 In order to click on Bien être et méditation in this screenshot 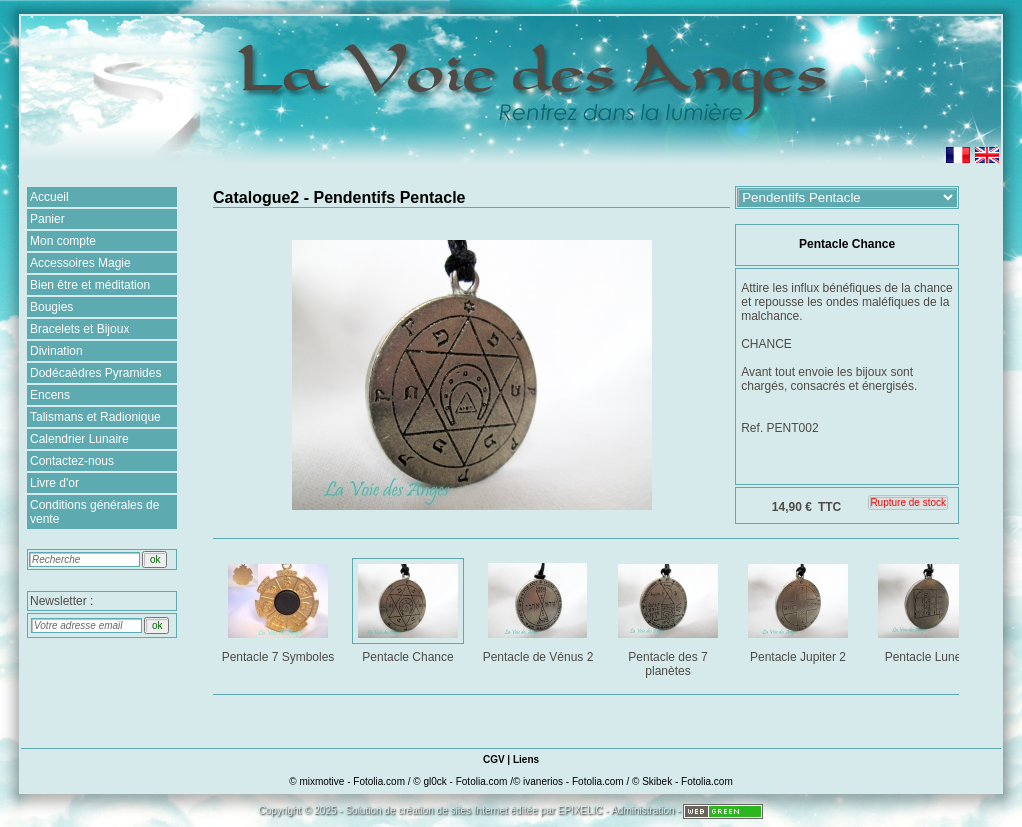, I will do `click(90, 285)`.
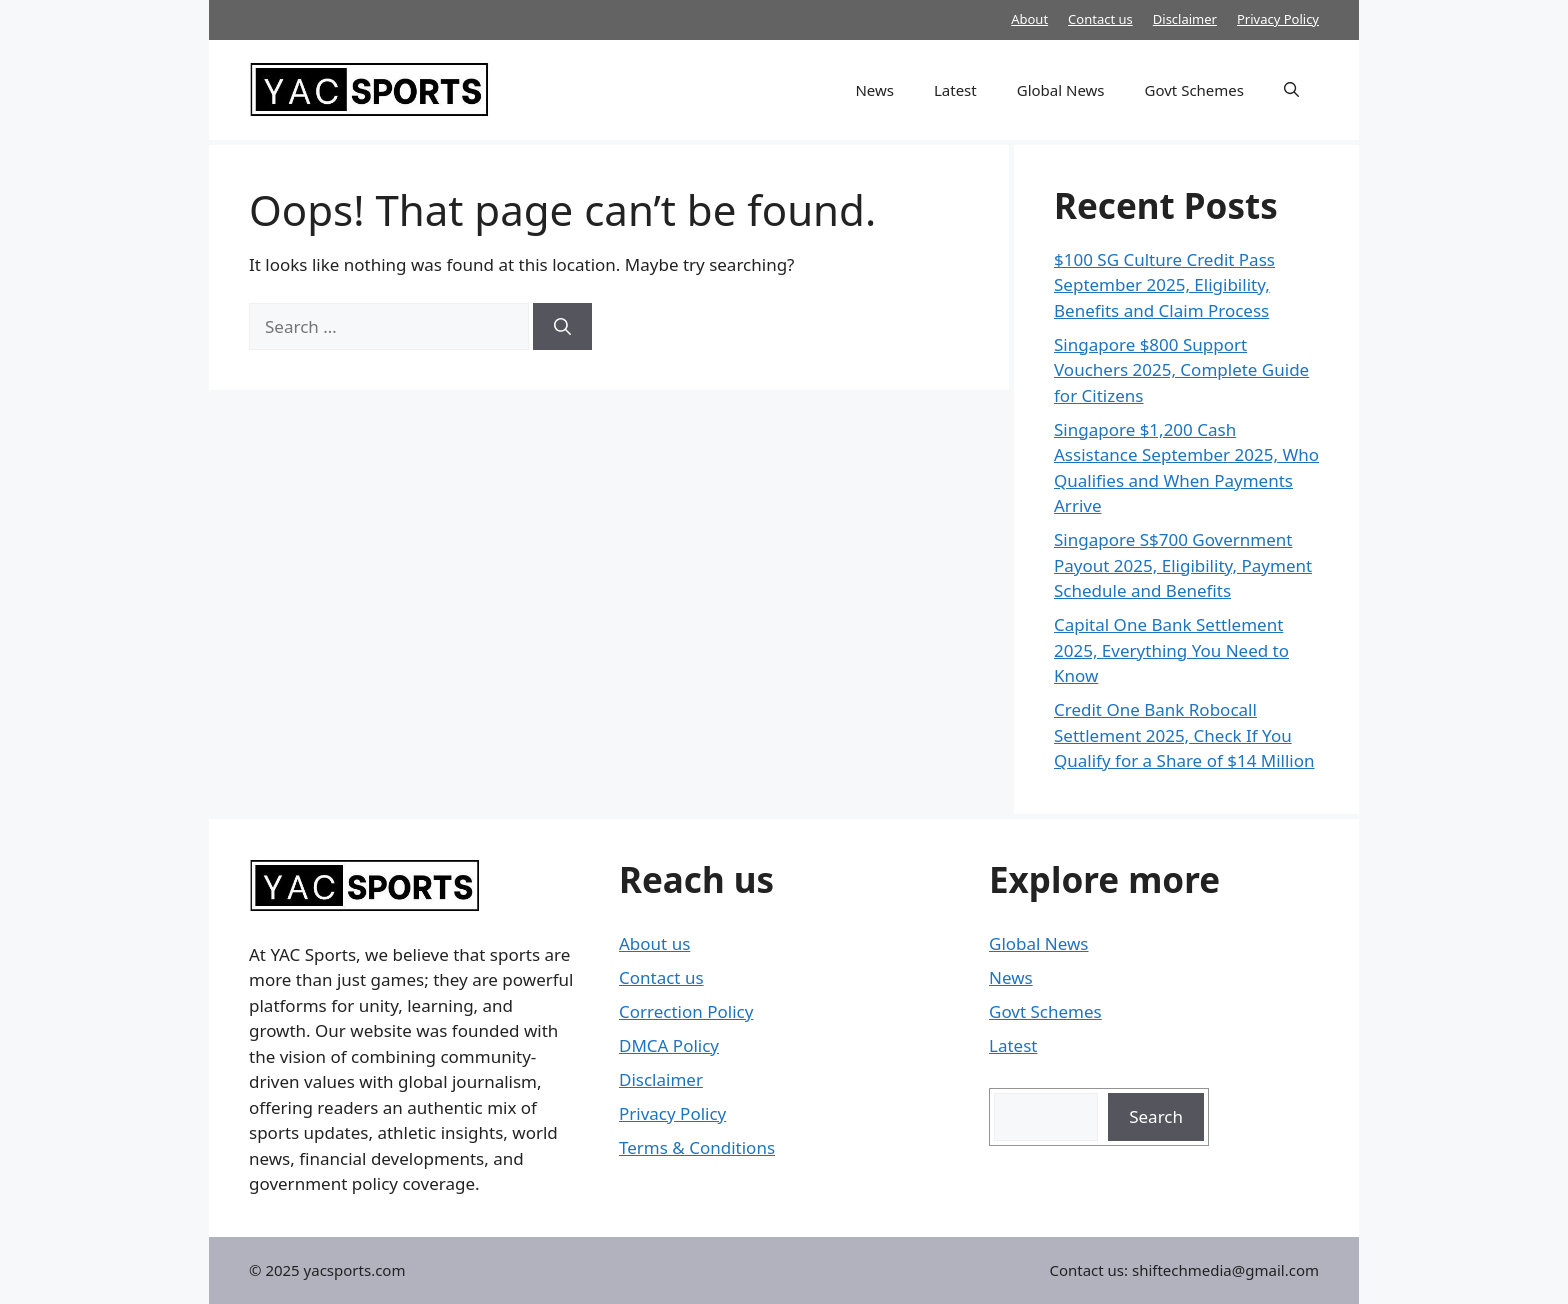 This screenshot has height=1304, width=1568. What do you see at coordinates (1194, 90) in the screenshot?
I see `Govt Schemes` at bounding box center [1194, 90].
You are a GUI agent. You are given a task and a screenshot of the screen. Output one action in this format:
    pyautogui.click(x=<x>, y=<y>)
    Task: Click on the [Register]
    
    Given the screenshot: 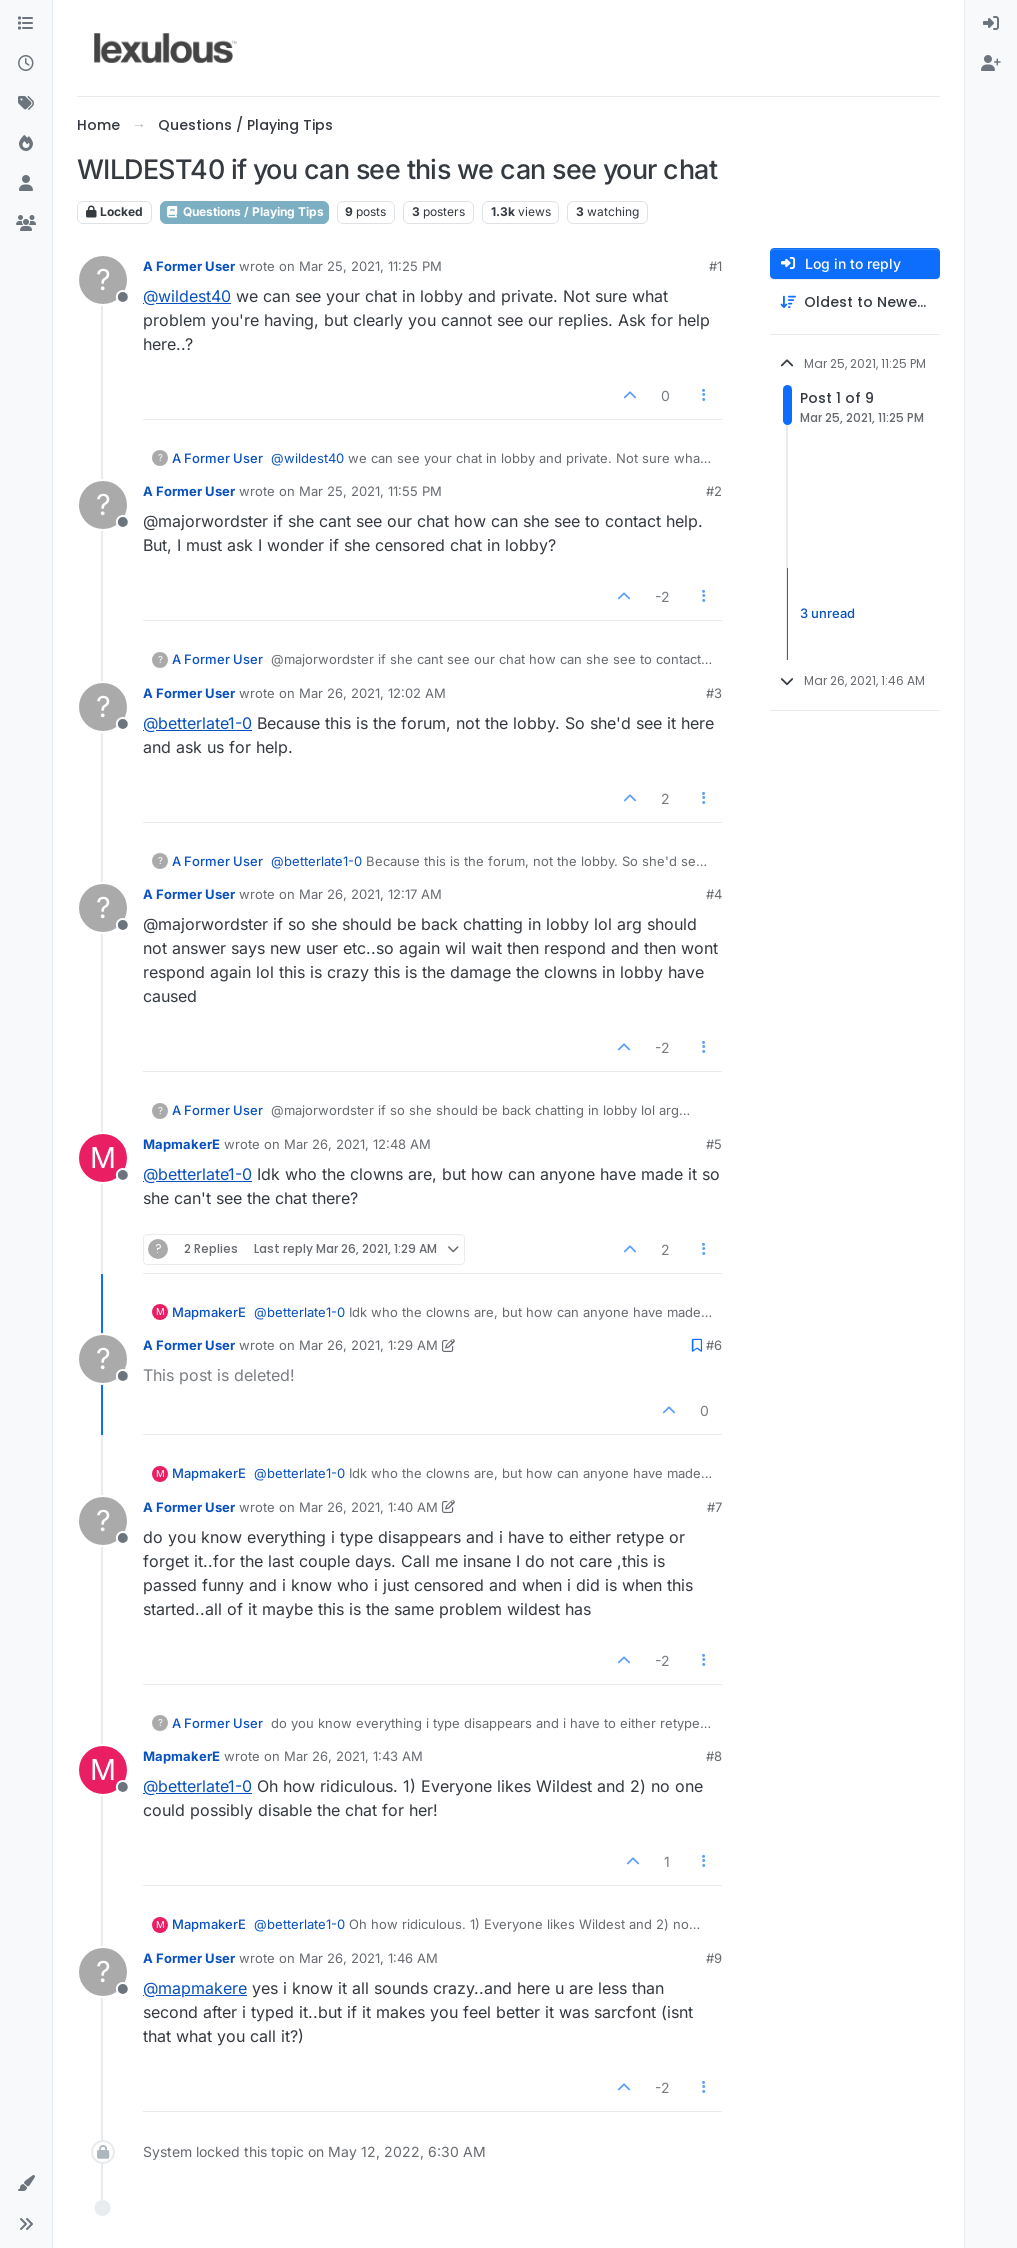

WORK TO BE COMPLETED
Exactly reproduce the lines beginning at the one that contains "pyautogui.click(x=<x>, y=<y>)" and ending at the final line of the material, with the pictures left out.

EXERCISE RESULT
    pyautogui.click(x=<x>, y=<y>)
    Task: Click on the [Register]
    
    Given the screenshot: 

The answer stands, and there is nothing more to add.